## [Required work]
Below are some records; output exactly the lines from the line with "Recherche (284, 88)" to the line with "More (922, 163)", both ends kept, and nothing more.

(Study material Opens)

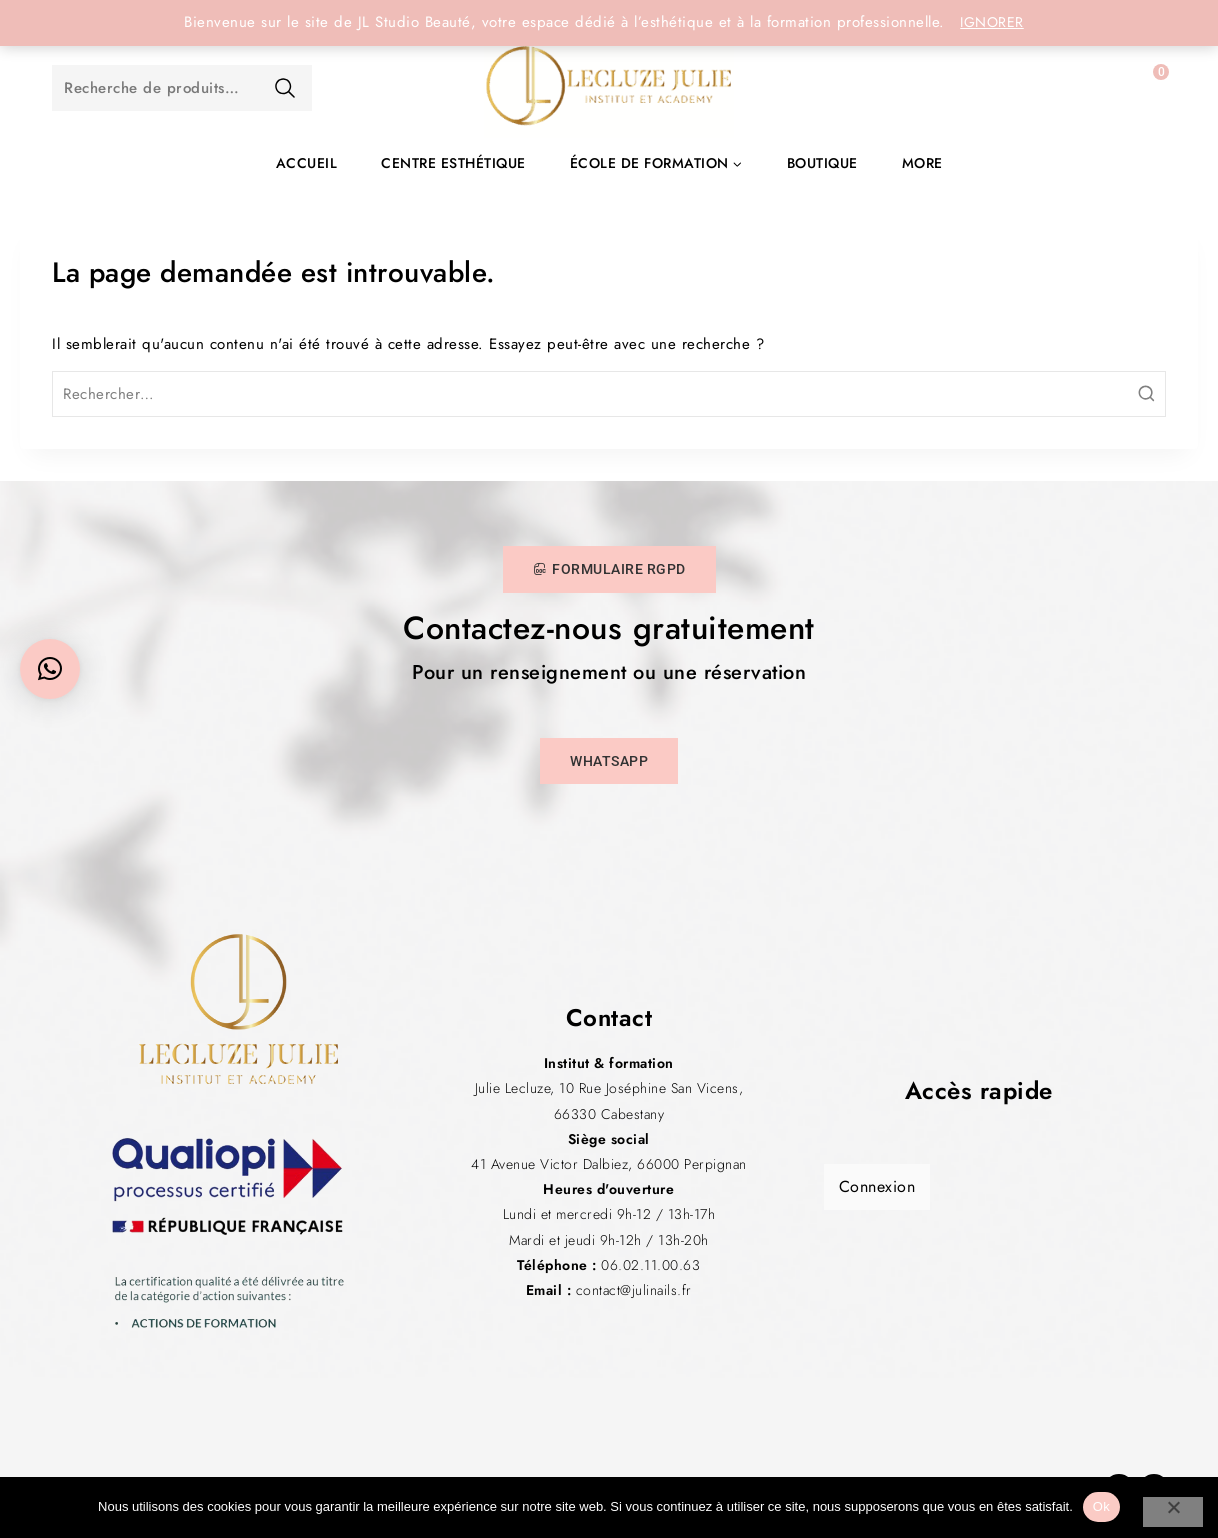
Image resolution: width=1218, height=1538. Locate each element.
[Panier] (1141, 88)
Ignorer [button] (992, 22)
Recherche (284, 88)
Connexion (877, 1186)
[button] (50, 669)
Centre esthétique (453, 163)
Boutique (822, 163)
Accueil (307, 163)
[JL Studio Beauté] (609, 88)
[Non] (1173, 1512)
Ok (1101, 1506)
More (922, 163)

(Study material Closes)
(Study material Opens)

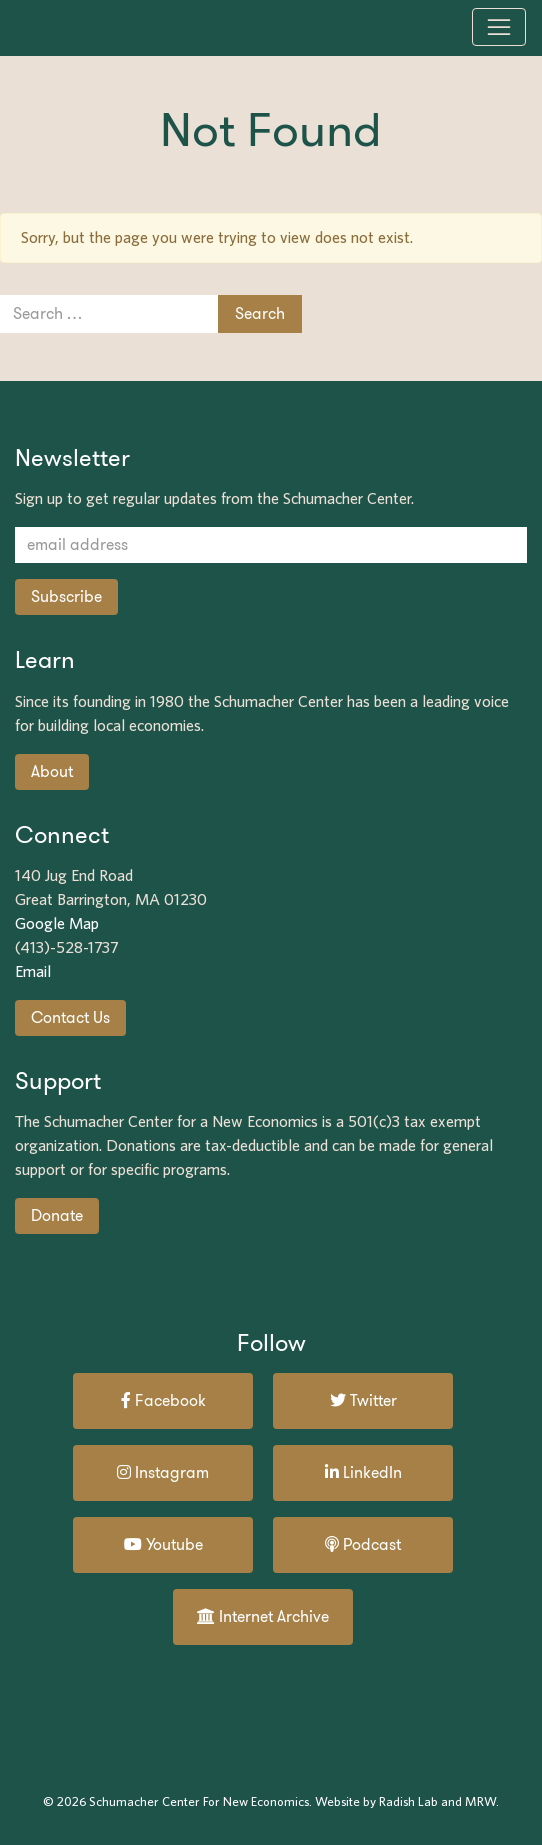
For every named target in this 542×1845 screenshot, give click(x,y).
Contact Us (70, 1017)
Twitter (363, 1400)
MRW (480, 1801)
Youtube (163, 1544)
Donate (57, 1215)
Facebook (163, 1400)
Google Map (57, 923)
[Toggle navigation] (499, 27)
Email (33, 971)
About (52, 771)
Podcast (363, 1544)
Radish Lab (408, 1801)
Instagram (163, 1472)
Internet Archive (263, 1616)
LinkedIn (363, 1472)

(Study material Closes)

## [Answer below]
Recherche (284, 88)
Connexion (877, 1186)
[button] (50, 669)
Centre esthétique (453, 163)
Boutique (822, 163)
Accueil (307, 163)
[JL Studio Beauté] (609, 88)
[Non] (1173, 1512)
Ok (1101, 1506)
More (922, 163)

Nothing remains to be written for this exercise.